Thursday, 26 November 2009

I need an adult!

To be more precise I need a physicist, or maybe an engineer. Perhaps its fitting that I've come up with what might be an incredible idea, after all I lived opposite form the creator of Worms (who invented the game doodling in class in the same school I once went to). So maybe it is the destiny of people from Bournemouth to invent things when they should be paying attention in class!

I don't want to be too detailed in my "invention" as it is just an idea and I really need to spend some time looking up and calculating the formulas needed, the basic premise could result in a way of generating power that requires no energy input bar gravity (not an unheard of idea, see hydroelectric dams). However if the mechanism is efficient enough for it to even support its own running is questionable, let alone to provide power for external devices, especially in the quantity needed for, say, a reactor.

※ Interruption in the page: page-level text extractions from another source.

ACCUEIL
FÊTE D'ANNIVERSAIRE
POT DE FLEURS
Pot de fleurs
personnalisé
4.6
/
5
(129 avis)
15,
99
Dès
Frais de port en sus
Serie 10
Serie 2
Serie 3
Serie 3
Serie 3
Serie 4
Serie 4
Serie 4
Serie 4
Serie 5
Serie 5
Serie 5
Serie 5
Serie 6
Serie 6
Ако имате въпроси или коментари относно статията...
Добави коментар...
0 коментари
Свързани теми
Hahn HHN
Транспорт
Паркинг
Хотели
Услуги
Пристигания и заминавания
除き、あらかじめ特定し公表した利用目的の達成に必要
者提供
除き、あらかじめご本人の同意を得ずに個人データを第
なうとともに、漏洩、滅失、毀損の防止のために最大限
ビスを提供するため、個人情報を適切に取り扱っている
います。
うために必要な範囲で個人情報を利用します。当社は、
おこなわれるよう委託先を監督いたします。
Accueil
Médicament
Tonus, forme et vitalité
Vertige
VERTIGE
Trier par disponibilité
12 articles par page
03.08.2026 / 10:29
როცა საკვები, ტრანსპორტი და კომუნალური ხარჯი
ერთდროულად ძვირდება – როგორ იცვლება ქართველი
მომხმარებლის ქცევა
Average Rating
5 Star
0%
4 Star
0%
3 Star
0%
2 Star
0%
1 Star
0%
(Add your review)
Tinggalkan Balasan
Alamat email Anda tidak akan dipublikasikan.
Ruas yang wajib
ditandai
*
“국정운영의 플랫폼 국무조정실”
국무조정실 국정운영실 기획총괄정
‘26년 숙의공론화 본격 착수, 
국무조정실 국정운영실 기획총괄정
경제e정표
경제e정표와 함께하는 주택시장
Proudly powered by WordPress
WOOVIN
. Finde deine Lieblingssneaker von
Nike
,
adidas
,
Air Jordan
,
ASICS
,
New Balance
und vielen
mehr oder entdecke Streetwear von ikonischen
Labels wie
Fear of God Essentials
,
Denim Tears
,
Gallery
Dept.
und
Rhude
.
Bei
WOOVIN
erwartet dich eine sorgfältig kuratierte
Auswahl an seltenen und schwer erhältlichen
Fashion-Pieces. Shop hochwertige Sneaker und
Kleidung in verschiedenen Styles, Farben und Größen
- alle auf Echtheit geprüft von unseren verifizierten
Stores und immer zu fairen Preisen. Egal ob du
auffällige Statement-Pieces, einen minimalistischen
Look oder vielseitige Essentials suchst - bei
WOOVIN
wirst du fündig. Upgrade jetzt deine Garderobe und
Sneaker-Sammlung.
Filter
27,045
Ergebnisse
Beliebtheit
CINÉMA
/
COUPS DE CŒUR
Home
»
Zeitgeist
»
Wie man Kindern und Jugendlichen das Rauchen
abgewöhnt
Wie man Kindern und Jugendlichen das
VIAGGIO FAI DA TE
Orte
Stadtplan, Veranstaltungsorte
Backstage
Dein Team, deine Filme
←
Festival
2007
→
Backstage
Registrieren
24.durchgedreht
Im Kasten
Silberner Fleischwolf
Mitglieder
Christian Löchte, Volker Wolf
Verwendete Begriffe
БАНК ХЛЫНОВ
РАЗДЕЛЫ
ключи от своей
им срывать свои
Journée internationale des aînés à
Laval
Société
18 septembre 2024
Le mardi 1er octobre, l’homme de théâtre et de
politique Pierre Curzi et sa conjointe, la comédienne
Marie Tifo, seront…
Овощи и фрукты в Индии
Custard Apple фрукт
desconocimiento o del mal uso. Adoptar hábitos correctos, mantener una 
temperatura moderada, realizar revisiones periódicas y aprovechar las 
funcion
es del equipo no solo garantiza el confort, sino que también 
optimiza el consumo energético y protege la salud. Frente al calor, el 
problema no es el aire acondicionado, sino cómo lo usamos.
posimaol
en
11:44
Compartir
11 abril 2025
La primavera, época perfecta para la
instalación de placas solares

I'm not saying I've come up with something that will stop the worlds dependence on fossil fuels or anything, especially as this is a very very preliminary idea, but if this works then it could be amazing!

Of course I'm 90% sure it doesn't work, its so simple that it must have been tried before, its not like cold fusion or anything, this is such a simple mechanism that a studying biochemist thought of it while daydreaming instead of listening about how to purify protein samples, something that could actually be useful in her career...

2 comments:

Maebius said...

While I cna lay claim to being a former Astronomy Physics major, I swapped over to CompSci my 4th year for more gainful employment opportunities.
Still, I am suspicious of all perpetual motion machines. :)
All gravity-based things lose energy once friction is intriduced (and is nigh impossible to avoid in some form on earth here) but can still be pretty darn efficient.
Clocks used gravity for years before the quartz battery came about.
http://blog.makezine.com/archive/2007/01/how_to_make_a_gravity_clo.html

YourHumbleHost said...

I would recommend that you revisit very carefully your "requires no energy input bar gravity".

The energy derived from gravity comes from moving something from a high place to a low place and thereby converting potential to kinetic energy. This means that energy must have once been expended to create that potential energy.

In the case of hydroelectric dams, the real and very direct source is solar energy. The sun heats the oceans, turning the liquid water into vapor that then rises through being heated. Ultimately it condenses and rains in various places including higher altitude places where some of the energy injected by the sun gets stored by virtue of that water existing a higher altitude, waiting to expend it through running down hill.

So, look at your idea again, and ask yourself how the thing that is falling (for something must fall to capture energy from gravity) got to the high place and that is the true source of your energy.

Maebius identified a clock as something that worked off of gravity. In that case, the proximate source of energy was human power, lifting the weights into position every few days or so.

Give us some more information and I'm sure we'll be happy to help you out.